Solitude, abandon, restlessness, vulnerability: feelings a visitor might not expect to experience at the Palazzo Citterio. The refined 18th century rococo façade is at home in the elegant Brera district of Milan, but despite its chic external architecture, this sober face hides the perfect setting for Paul McCarthy’s delirious “Pig Island.” This exhibition displays iconic works from the Los Angeles artist together with new pieces, resulting in a complex installation that is a single, coherent articulation of McCarthy’s rhetoric and multifarious forms.
The Palazzo’s first room contains a crumbled figure of George Bush sodomizing a pig’s carcass amidst an endless array of (clearly allegorical) detritus—this rosy mass resembles the leftovers of a huge wedding cake. Static (Pink) (2004-2009), is a monument to an expired struggle: while that specific war is over, as well as the ideology it resisted, what remains is the decadent mourning of art’s impotency. Next to Static (Pink), in a dim, soiled, humid corner, an old man with no pants sleeps on a precariously small cot. It is clearly a portrait of the artist, so realistic that you have to get very near to it to confirm whether it is breathing. The closer you get, the more miserable you feel. It is so doleful that you want to cry, and then the agony becomes almost unbearable once you understand that Dreaming, 2005, has a proleptic function: to warn that you are about to enter McCarthy’s phantasmagorical space.

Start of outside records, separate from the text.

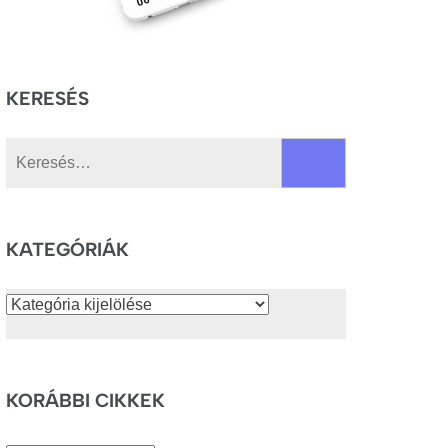
KERESÉS
Keresés:
KATEGÓRIÁK
Kategóriák
KORÁBBI CIKKEK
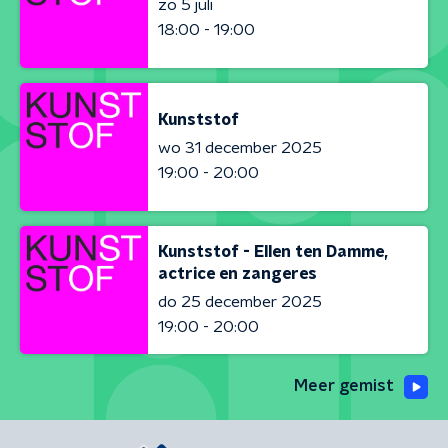
zo 5 juli
18:00 - 19:00
Kunststof
wo 31 december 2025
19:00 - 20:00
Kunststof - Ellen ten Damme,
actrice en zangeres
do 25 december 2025
19:00 - 20:00
Meer gemist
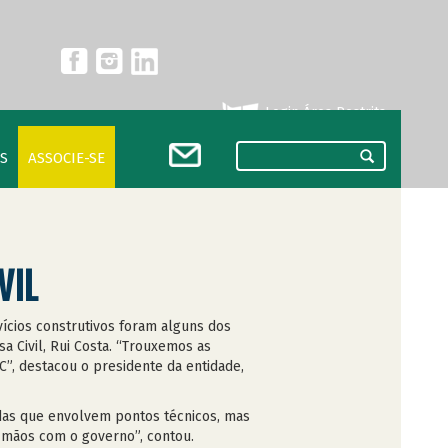
Login Área Restrita
S
ASSOCIE-SE
VIL
vícios construtivos foram alguns dos
a Civil, Rui Costa. “Trouxemos as
C”, destacou o presidente da entidade,
idas que envolvem pontos técnicos, mas
s mãos com o governo”, contou.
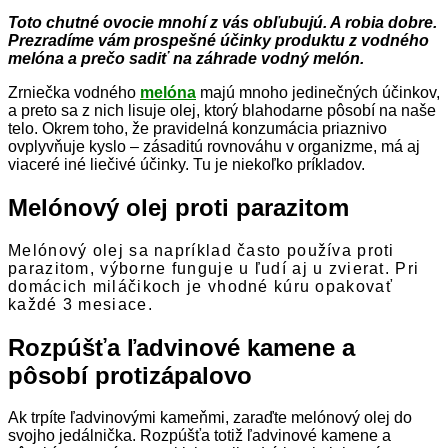
Toto chutné ovocie mnohí z vás obľubujú. A robia dobre.
Prezradíme vám prospešné účinky produktu z vodného
melóna a prečo sadiť na záhrade vodný melón.
Zrniečka vodného
melóna
majú mnoho jedinečných účinkov,
a preto sa z nich lisuje olej, ktorý blahodarne pôsobí na naše
telo. Okrem toho, že pravidelná konzumácia priaznivo
ovplyvňuje kyslo – zásaditú rovnováhu v organizme, má aj
viaceré iné liečivé účinky. Tu je niekoľko príkladov.
Melónový olej proti parazitom
Melónový olej sa napríklad často používa proti
parazitom, výborne funguje u ľudí aj u zvierat. Pri
domácich miláčikoch je vhodné kúru opakovať
každé 3 mesiace.
Rozpúšťa ľadvinové kamene a
pôsobí protizápalovo
Ak trpíte ľadvinovými kameňmi, zaraďte melónový olej do
svojho jedálnička. Rozpúšťa totiž ľadvinové kamene a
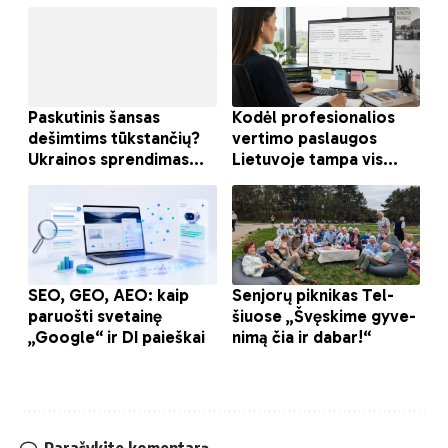
Parašykite komentarą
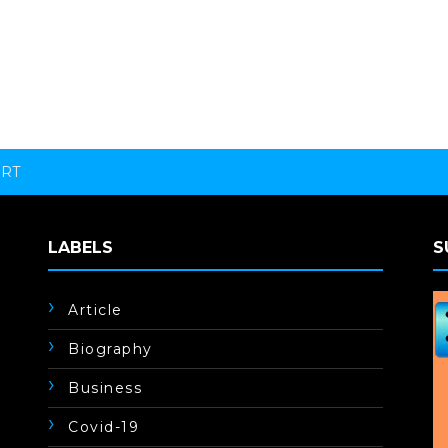
ORT
LABELS
S
Article
Biography
Business
Covid-19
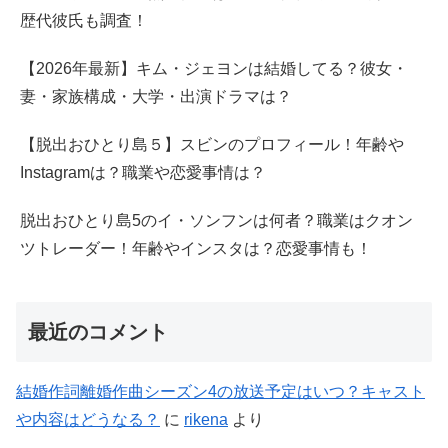
歴代彼氏も調査！
【2026年最新】キム・ジェヨンは結婚してる？彼女・
妻・家族構成・大学・出演ドラマは？
【脱出おひとり島５】スビンのプロフィール！年齢や
Instagramは？職業や恋愛事情は？
脱出おひとり島5のイ・ソンフンは何者？職業はクオン
ツトレーダー！年齢やインスタは？恋愛事情も！
最近のコメント
結婚作詞離婚作曲シーズン4の放送予定はいつ？キャスト
や内容はどうなる？
に
rikena
より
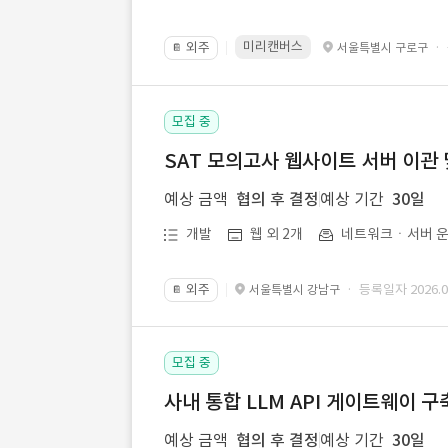
미리캔버스
외주
·
서울특별시 구로구
📔
모집 중
SAT 모의고사 웹사이트 서버 이관 
예상 금액
협의 후 결정
예상 기간
30일
개발
웹 외 2개
네트워크ㆍ서버 운
외주
· 등록일자 2026.07
서울특별시 강남구
📔
모집 중
사내 통합 LLM API 게이트웨이 구
예상 금액
협의 후 결정
예상 기간
30일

Dreaming is the first of a numbers of works in which it is possible to identify many of McCarthy’s artistic influences—the critique of Minimalism, popular culture, hyperrealism and Actionism are all here—filtered through B-side East Coast cinematic imagery. At the same time, the exhibition is developed in such a way that each room is connected to the following through subtle trace overlaps, such as sounds from the lower floor echoing onto ground level; a fraction of a projection that slides into an adjacent room; a window that opens onto the courtyard… everything is linked, like in a dream, where there is no established logic between time and space.
You enter this feast of grotesque hallucinations as soon as you descend the stairs, which become darker and darker, as the muffled yells you just barely heard become louder and stronger. Suddenly you find yourself inside Pirate Party, 2005, and Houseboat Party (2005), two large multi-channel video installations in which Disney-like dwarfs behave like freebooters in an orgiastic porn-splatter film.
While these cries and groaning sounds inevitably invade the following space, the opposite exchange also happens, as the scent of tomatoes precedes the sculpture Ketchup Sandwich (1970). The ensuing dialogue with art history is also unavoidable. Hans Haacke’s Condensation Cube (1963-65), embodies certain artistic practices of the second half of the 20th century by questioning closed systems, with a binomial logic between natural/artificial and inside/outside while singing an ode to time, randomness, and event. Here, McCarthy’s own glass cube is cut into thin layers and covered with condiment as parody, a sarcastic poetic play on Minimalism, in which the perfect cube is thinly sliced and made into a popular Atomic Era cheap meal: the ketchup sandwich. It is as if the artist overturned a symbol of Minimalist practice into a monument to vulgarity.
Finally, from a balcony, a bird’s-eye view of the show’s eponymous sculpture, Pig Island (2003-2010), celebrates the climax of the nightmare this ship of fools took us on. This island of aborted, monstrous and failed experiments is nothing but the artist’s very own world, as this gigantic installation is his studio—with all the left materials and abandoned projects displayed in its triumphant messiness, along with remains of old works and with previously exhibited pieces. The artist’s work place, so lucidly sublimated by Bruce Nauman—from Mapping the Studio (Fat Chance, John Cage) (2005), to his early Mystic Truths (1967),—is simultaneously repressed and uncannily expressed by McCarthy, finding in this urban grotto the perfect set for its rhetoric of repulsive beings and gestures.
Leaving the Pig Island behind, you finally reach the external courtyard, and a huge hot air balloon concludes the incubus with a key to McCarthy’s oeuvre: this monumental bottle of ketchup is both a bastion of white-trash living, and the tool for the artist’s continuous mise-en-scène of the popular, gross imaginary.